If 'Spider-Man: Far From Home' Doesn't Make A Billion Dollars, Sony Breaks Free Of The Marvel Studios Deal
The specifics of major Hollywood contracts are notoriously difficult to ascertain, and the occasional insights we do receive often come from actors revealing how many movies they have left in a particular franchise. But a new report has uncovered a Spider-Man contract stipulation which would allow Sony to wriggle out of its deal with Marvel Studios and once again give Spidey's original studio home full autonomy over the character's cinematic adventures. Good thing that won't happen.
In a recent edition of journalist Richard Rushfield's entertainment industry newsletter The Ankler, Rushfield peels back the secretive curtain of the deal that was signed between Sony and Marvel Studios back in 2015 to share the character. "The original Sony/Marvel/Spidey deal to co-produce these movies stipulated that if this Spidey cleared a billion, Marvel would get to oversee a third. If it hadn't, full control would have reverted back to Sony," he writes.
To be clear, Far From Home has not yet crossed the billion dollar mark at the worldwide box office, but the fact that it's already made over $600 million in its first week is practically a guarantee that it will cross the coveted billion dollar threshold before it leaves theaters. So the Sony/Marvel Studios deal will still hold – at least for one more solo Spider-Man movie, because actor Tom Holland revealed back in 2016 that he was on board for three solo Spider-Man films and three appearances in other MCU movies. We've already seen him in Captain America: Civil War, Spider-Man: Homecoming, Avengers: Infinity War, Avengers: Endgame, and now Spider-Man: Far From Home.
Rushfield is a reliable industry insider who's been reporting on Hollywood for years, and he says his source on this story is "someone very important and knowledgable."

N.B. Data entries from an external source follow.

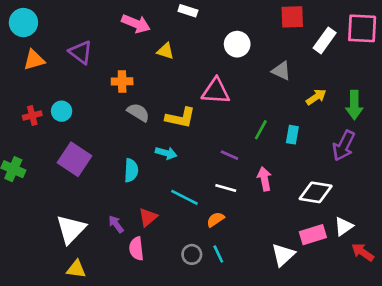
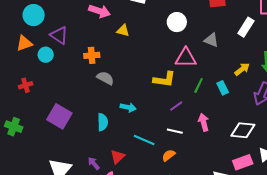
cyan circle: (23, 23) -> (34, 15), moved
white rectangle: (325, 40) -> (246, 27), moved
pink triangle: (216, 91) -> (186, 58), moved
yellow arrow: (316, 97) -> (242, 69), moved
cyan circle: (62, 111) -> (46, 55), moved
yellow L-shape: (180, 118) -> (164, 79), moved
cyan rectangle: (292, 135) -> (223, 88), turned -32
purple line: (229, 155) -> (176, 106), turned -56

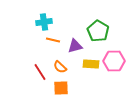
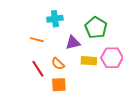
cyan cross: (44, 22) -> (55, 19), moved
orange line: (53, 40) -> (37, 40), moved

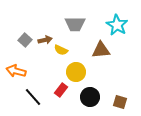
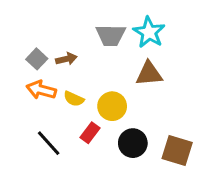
cyan star: (117, 25) -> (149, 32), moved
yellow semicircle: (61, 50) -> (74, 99), moved
orange arrow: (16, 71) -> (41, 90), moved
brown square: (120, 102) -> (177, 150), size x1.5

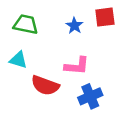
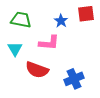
cyan triangle: (18, 60) -> (15, 49), turned 42
pink L-shape: (77, 66) -> (49, 43), moved

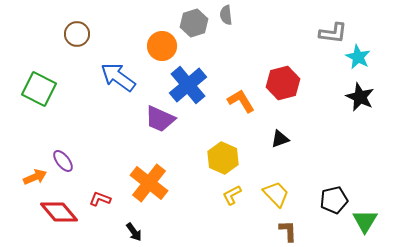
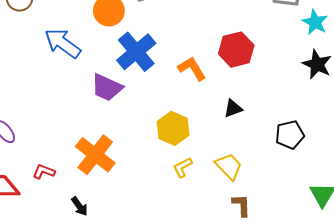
black pentagon: (334, 200) -> (290, 135), moved

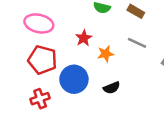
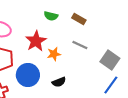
red star: (84, 38) -> (36, 41), size x1.5

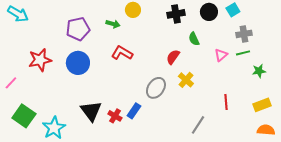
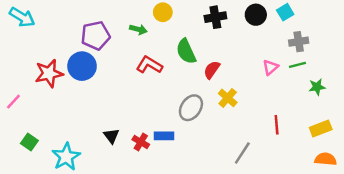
green semicircle: (194, 39) -> (186, 51), moved, size x1.5
blue circle: (78, 63) -> (82, 66), moved
black triangle: (91, 111) -> (111, 136), size x0.6
blue rectangle: (134, 111) -> (164, 136), turned 56
green square: (24, 116) -> (29, 142), size x0.6

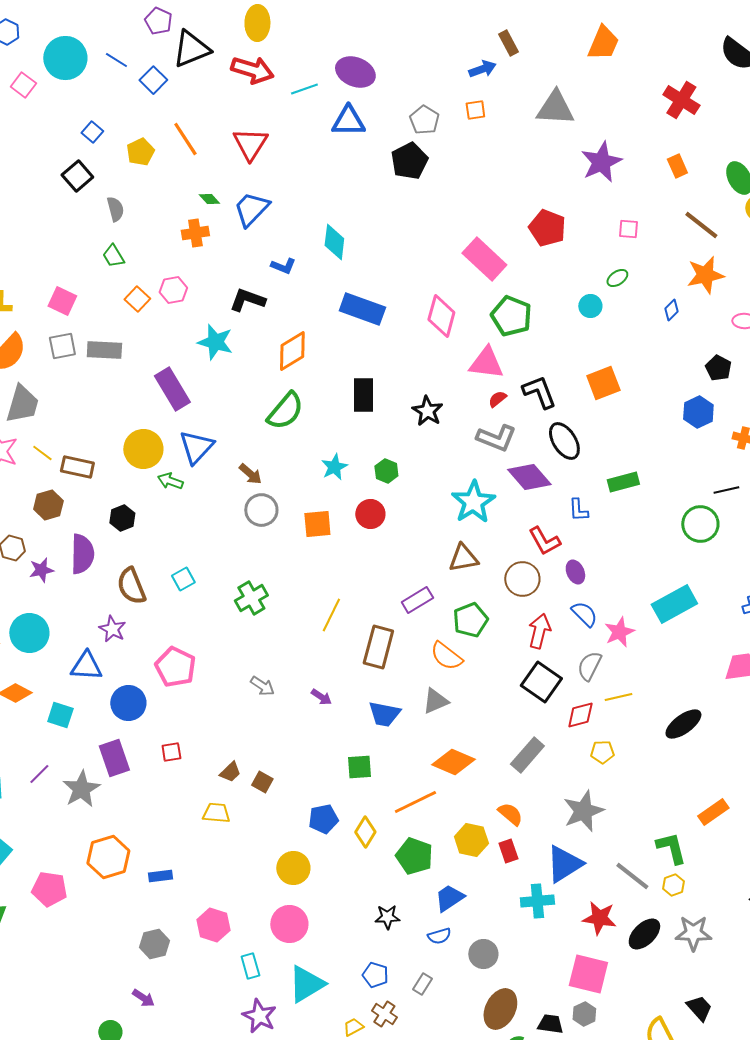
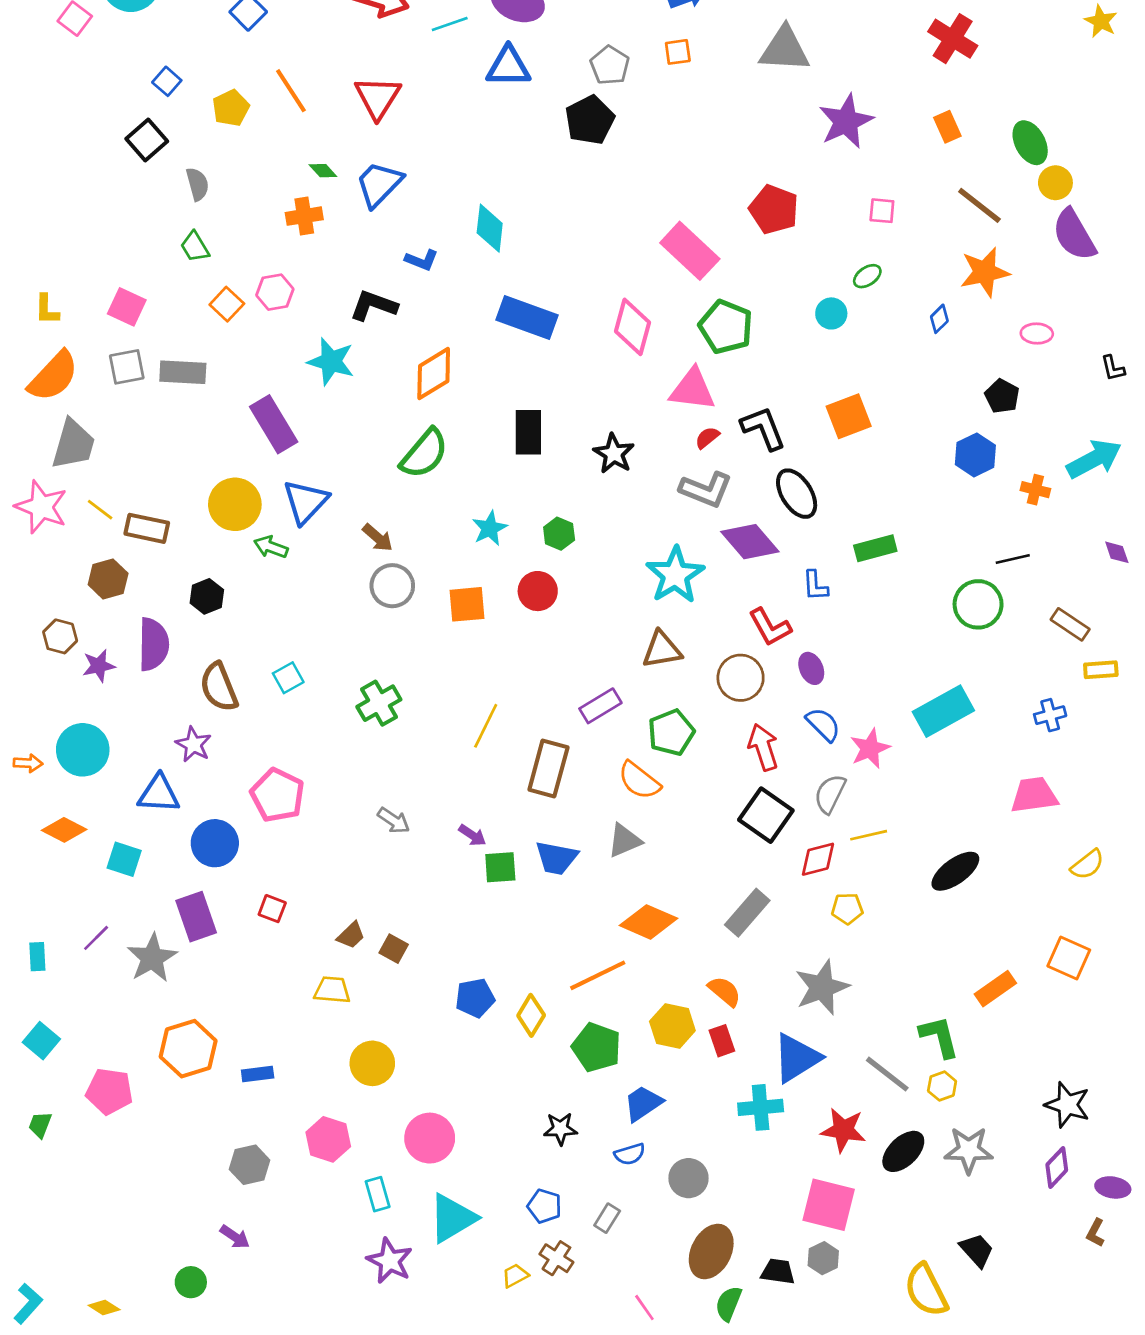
red arrow: (539, 631) -> (763, 747), turned -32
red square: (171, 752) -> (272, 909), turned 30
green square: (359, 767) -> (500, 867), moved
yellow circle: (293, 868) -> (372, 1063), moved

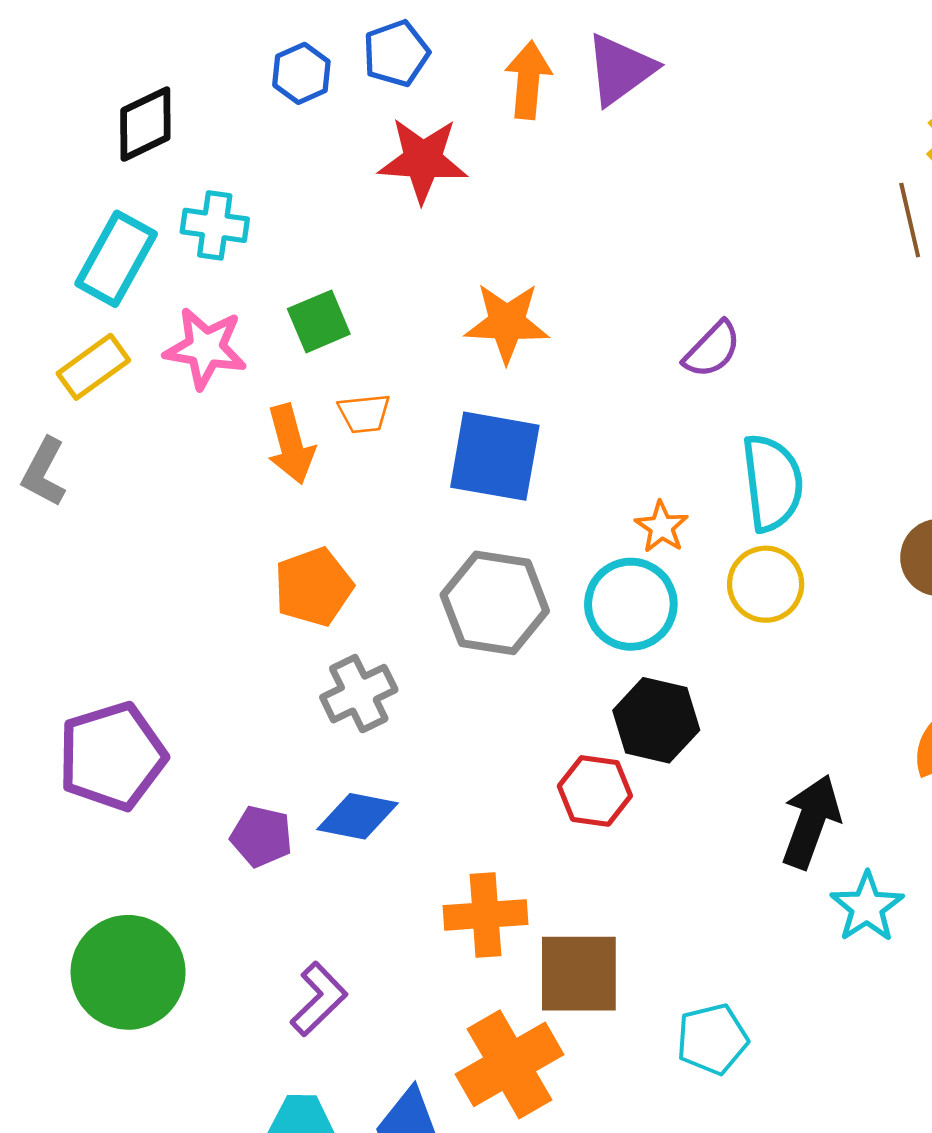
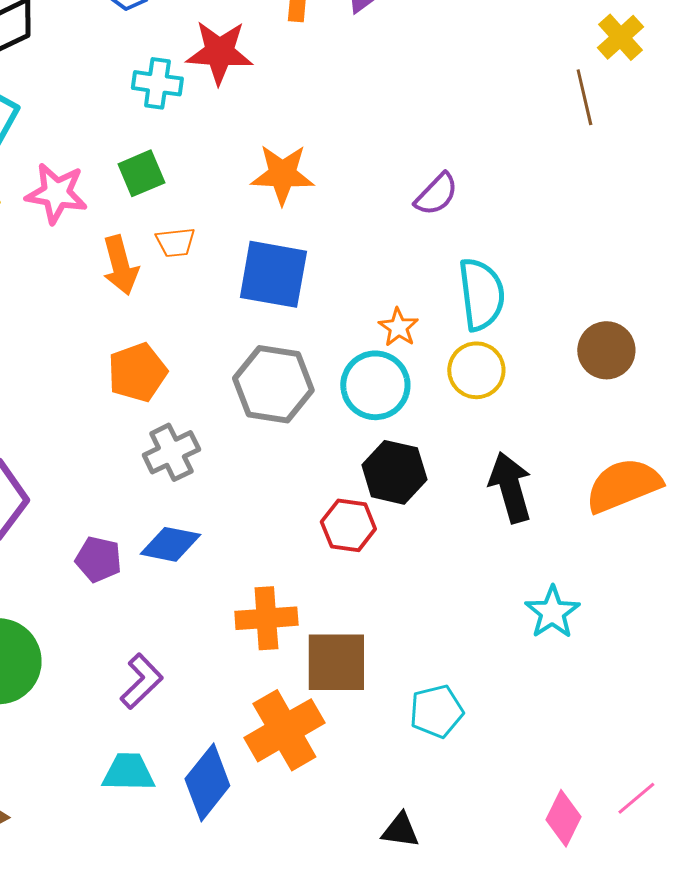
cyan cross: (215, 225) -> (157, 83), moved
black arrow: (811, 822) -> (510, 487), moved, turned -36

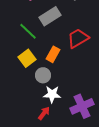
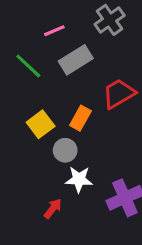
green line: (28, 31) -> (28, 66), moved
red arrow: (44, 113) -> (53, 209), moved

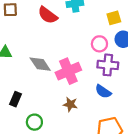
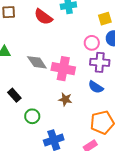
pink cross: (68, 71) -> (63, 69), turned 35
black rectangle: (15, 99) -> (14, 95), turned -64

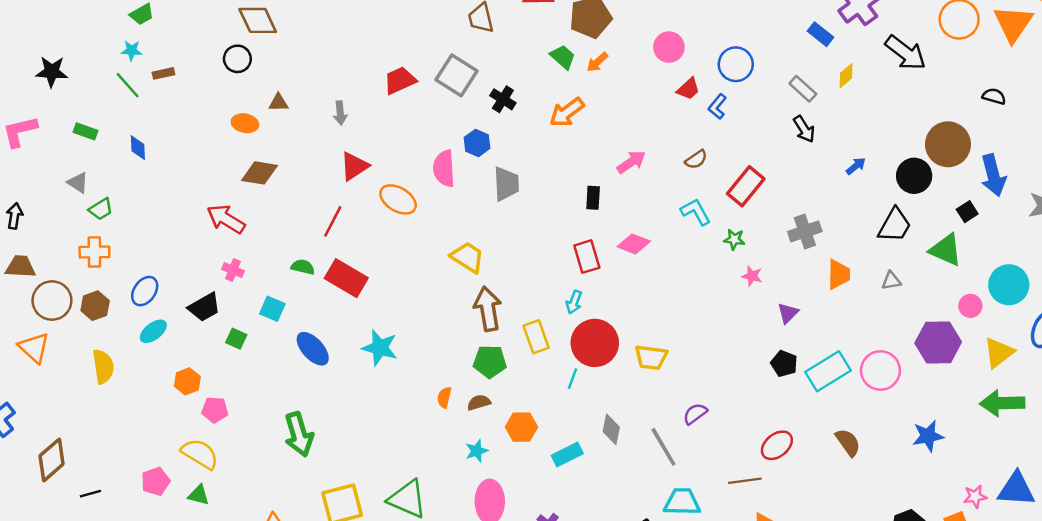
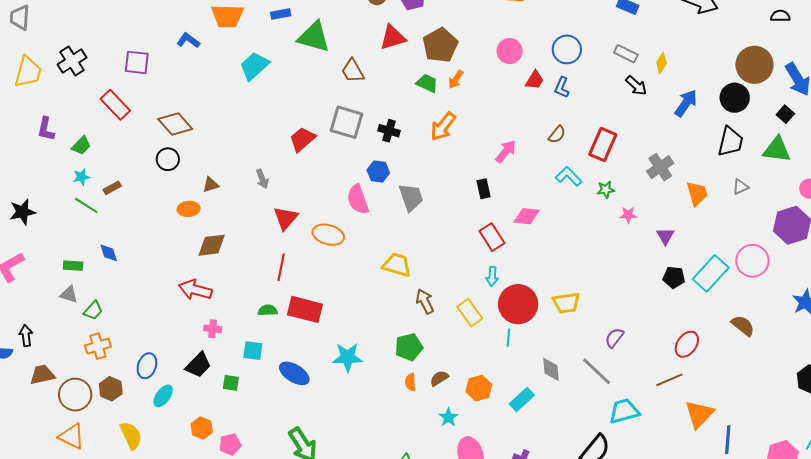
yellow diamond: (846, 76) -> (661, 63), moved
green rectangle: (85, 131) -> (73, 266), moved
blue arrow: (856, 166) -> (686, 103), size x1.6
brown arrow: (488, 309) -> (425, 301), size x0.7
green pentagon: (490, 362) -> (409, 347), moved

The initial press release announcing the deal said that "Sony Pictures will continue to finance, distribute, own and have final creative control of the Spider-Man films," and I don't want to completely downplay the involvement of longtime Spidey-producer Amy Pascal, but the quality of the projects in which Tom Holland's version of the wall-crawler have appeared so far indicates that Kevin Feige and Marvel Studios' influence has been significant. Just look at the failed Amazing Spider-Man franchise for a reminder of what Sony would do with this character when left to its own devices. The fact that Marvel Studios will stick around to shepherd this character through at least one more film (and maybe even more, if a new deal is struck) lets us breathe a sigh of relief...for now.